Start of Records shown

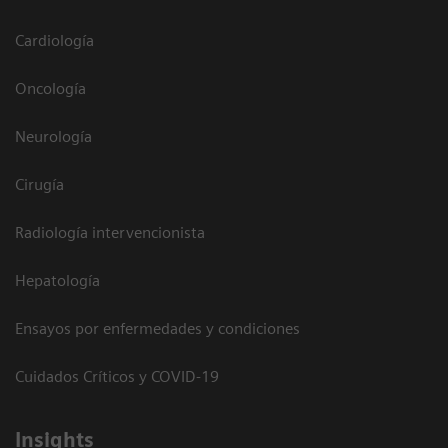
Cardiología
Oncología
Neurología
Cirugía
Radiología intervencionista
Hepatología
Ensayos por enfermedades y condiciones
Cuidados Críticos y COVID-19
Insights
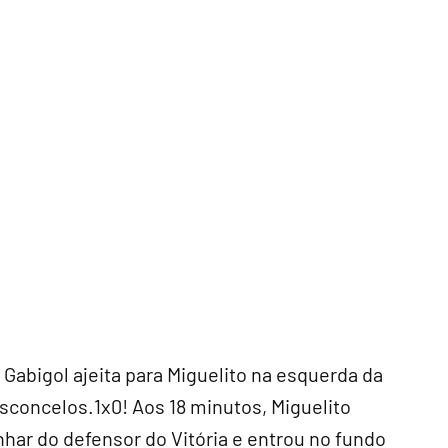
 Gabigol ajeita para Miguelito na esquerda da
asconcelos.1x0! Aos 18 minutos, Miguelito
anhar do defensor do Vitória e entrou no fundo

End of Records shown

Retype the records above exactly. Leave the pictures out.

Cardiología
Oncología
Neurología
Cirugía
Radiología intervencionista
Hepatología
Ensayos por enfermedades y condiciones
Cuidados Críticos y COVID-19
Insights
 Gabigol ajeita para Miguelito na esquerda da
asconcelos.1x0! Aos 18 minutos, Miguelito
anhar do defensor do Vitória e entrou no fundo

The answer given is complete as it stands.